Task description:
Your copy should begin at the line containing "Todas as terças" and end at the last line of the records below, matching each line exactly and leaving out pictures.
##### Input data
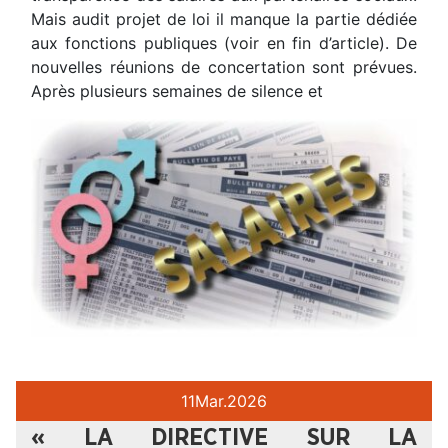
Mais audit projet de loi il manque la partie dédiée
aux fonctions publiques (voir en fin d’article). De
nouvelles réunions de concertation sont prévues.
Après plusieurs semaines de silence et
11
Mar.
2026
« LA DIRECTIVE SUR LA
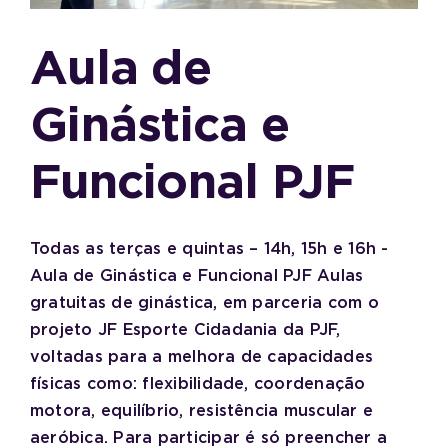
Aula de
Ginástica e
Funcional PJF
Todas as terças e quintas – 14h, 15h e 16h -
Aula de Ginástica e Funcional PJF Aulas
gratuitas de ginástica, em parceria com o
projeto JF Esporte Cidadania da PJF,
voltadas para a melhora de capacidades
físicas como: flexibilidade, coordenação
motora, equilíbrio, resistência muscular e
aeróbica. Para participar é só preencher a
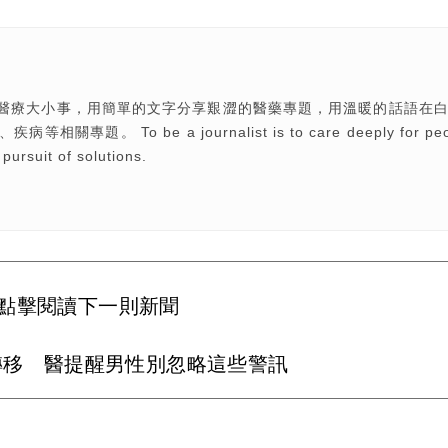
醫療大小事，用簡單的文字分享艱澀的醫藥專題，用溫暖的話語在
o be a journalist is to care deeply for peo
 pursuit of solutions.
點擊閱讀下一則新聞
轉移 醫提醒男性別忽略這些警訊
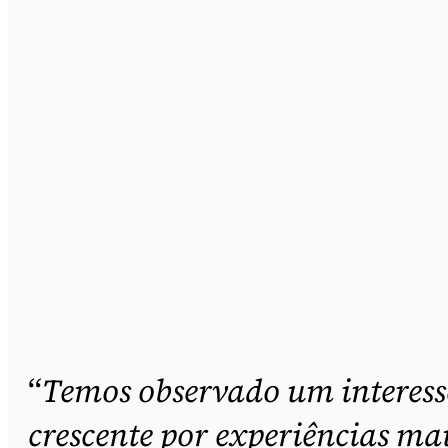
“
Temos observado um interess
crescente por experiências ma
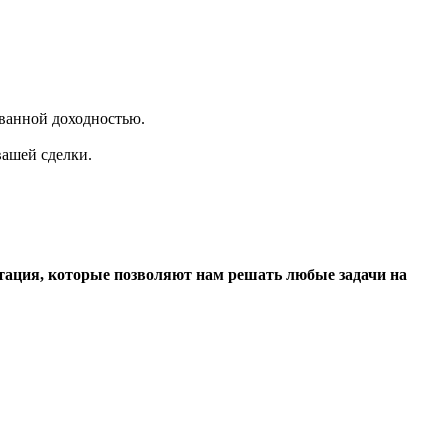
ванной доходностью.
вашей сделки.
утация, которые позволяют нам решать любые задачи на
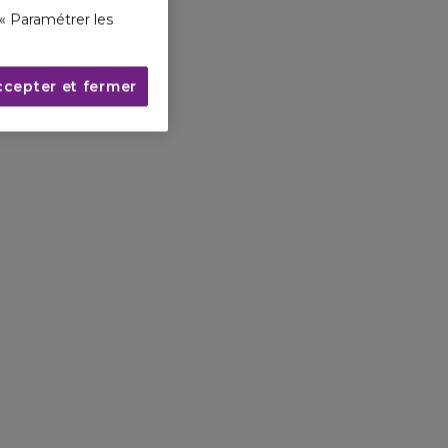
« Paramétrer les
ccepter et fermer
##########
Written solution:
Todas as terças e quintas – 14h, 15h e 16h -
Aula de Ginástica e Funcional PJF Aulas
gratuitas de ginástica, em parceria com o
projeto JF Esporte Cidadania da PJF,
voltadas para a melhora de capacidades
físicas como: flexibilidade, coordenação
motora, equilíbrio, resistência muscular e
aeróbica. Para participar é só preencher a
醫療大小事，用簡單的文字分享艱澀的醫藥專題，用溫暖的話語在
o be a journalist is to care deeply for peo
 pursuit of solutions.
點擊閱讀下一則新聞
轉移 醫提醒男性別忽略這些警訊
“
Temos observado um interess
crescente por experiências ma
ванной доходностью.
вашей сделки.
утация, которые позволяют нам решать любые задачи на
« Paramétrer les
ccepter et fermer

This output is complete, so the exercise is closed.